Tuesday, June 23, 2020

SOLTuesday: My Life in 50 Objects, part 4


I’m trying to document the objects I have that my relatives may wonder about after I die and am no longer around for them to ask. (I’m not planning to die anytime soon, but it’s better to do this before I need to. My mother said she’d do it for her jewelry, and she never did.) So here are some small objects, mostly sitting on my bureau.
            The penny jar is a holdover from my college days. At Antioch College, we were given several booklets of “food stamps” to use in the cafeteria, campus coffee shop, and the Inn, the campus restaurant for visitors. The stamps were in denominations comparable to coins, but there were no penny stamps. So students would accumulate pennies over the course of a quarter (no semesters at this school), and since many of us had empty Chianti bottles, those became our default “penny jars.”

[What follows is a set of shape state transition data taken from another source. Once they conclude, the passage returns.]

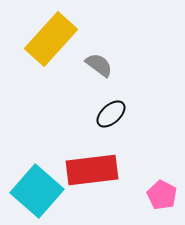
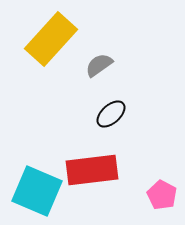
gray semicircle: rotated 72 degrees counterclockwise
cyan square: rotated 18 degrees counterclockwise
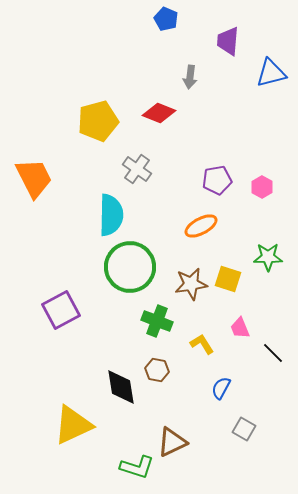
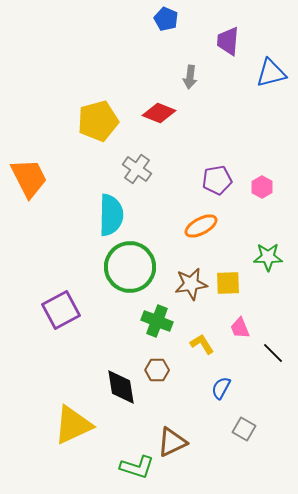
orange trapezoid: moved 5 px left
yellow square: moved 4 px down; rotated 20 degrees counterclockwise
brown hexagon: rotated 10 degrees counterclockwise
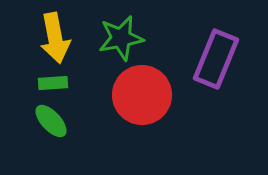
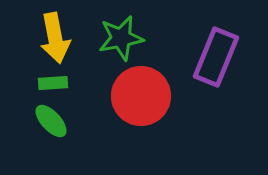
purple rectangle: moved 2 px up
red circle: moved 1 px left, 1 px down
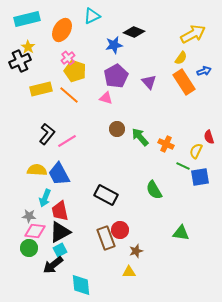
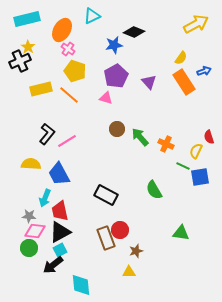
yellow arrow at (193, 34): moved 3 px right, 10 px up
pink cross at (68, 58): moved 9 px up; rotated 16 degrees counterclockwise
yellow semicircle at (37, 170): moved 6 px left, 6 px up
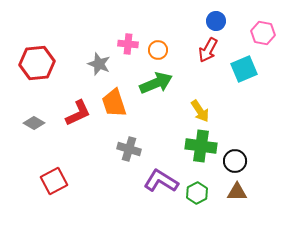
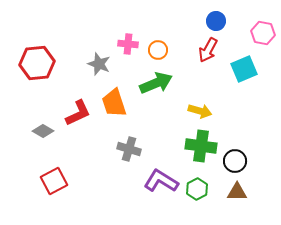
yellow arrow: rotated 40 degrees counterclockwise
gray diamond: moved 9 px right, 8 px down
green hexagon: moved 4 px up
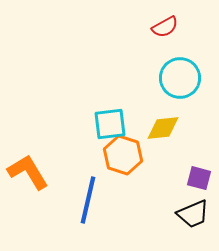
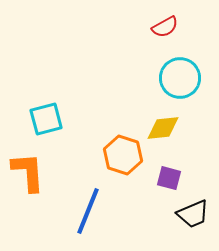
cyan square: moved 64 px left, 5 px up; rotated 8 degrees counterclockwise
orange L-shape: rotated 27 degrees clockwise
purple square: moved 30 px left
blue line: moved 11 px down; rotated 9 degrees clockwise
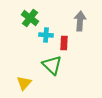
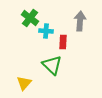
cyan cross: moved 4 px up
red rectangle: moved 1 px left, 1 px up
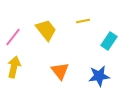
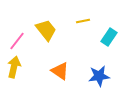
pink line: moved 4 px right, 4 px down
cyan rectangle: moved 4 px up
orange triangle: rotated 18 degrees counterclockwise
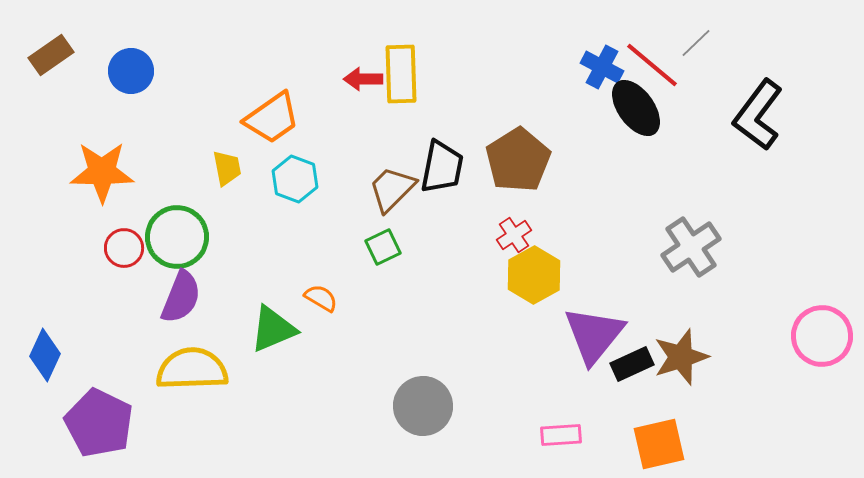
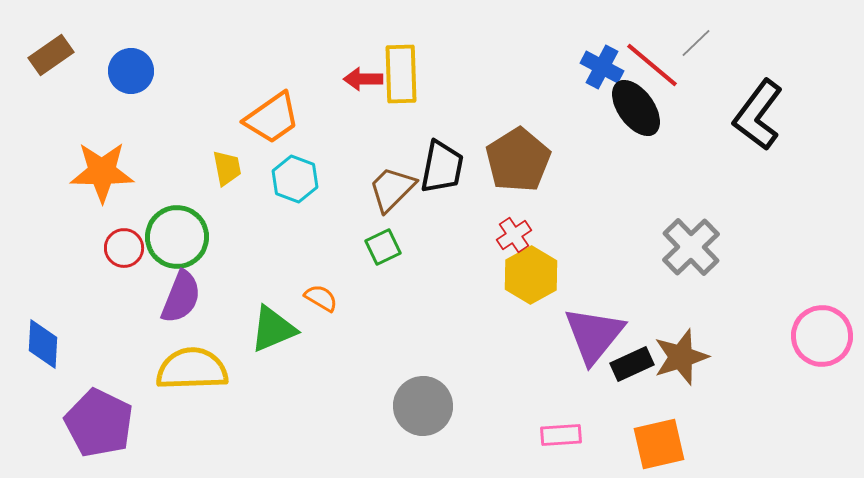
gray cross: rotated 10 degrees counterclockwise
yellow hexagon: moved 3 px left
blue diamond: moved 2 px left, 11 px up; rotated 21 degrees counterclockwise
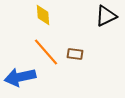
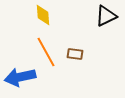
orange line: rotated 12 degrees clockwise
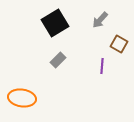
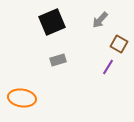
black square: moved 3 px left, 1 px up; rotated 8 degrees clockwise
gray rectangle: rotated 28 degrees clockwise
purple line: moved 6 px right, 1 px down; rotated 28 degrees clockwise
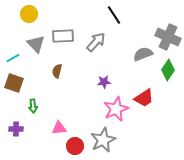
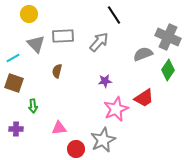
gray arrow: moved 3 px right
purple star: moved 1 px right, 1 px up
red circle: moved 1 px right, 3 px down
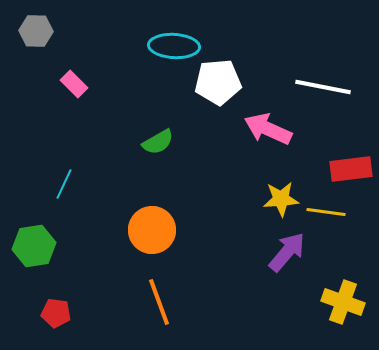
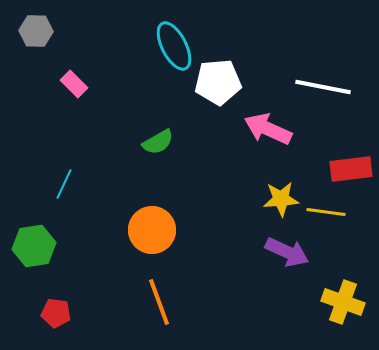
cyan ellipse: rotated 60 degrees clockwise
purple arrow: rotated 75 degrees clockwise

            Once I left school, saving pennies had become a habit. This jar holds around $12 worth when it’s full, and as you can see, I recently redeemed its contents. Since the pandemic lockdown, I haven’t used cash for anything, and who knows when I will again. Maybe there won’t be anymore pennies for this jar.
           
This sadly tarnished silver dumbbell was a baby gift for our daughter from the parents of a very old friend. They lived in Memphis, Tennessee, and we met them only a couple of times, but we really appreciated the gift, a teething object that Christie used quite a bit as a baby. I’m bad at the kind of maintenance this would require. Maybe putting a photo of this in public will force me to clean it up.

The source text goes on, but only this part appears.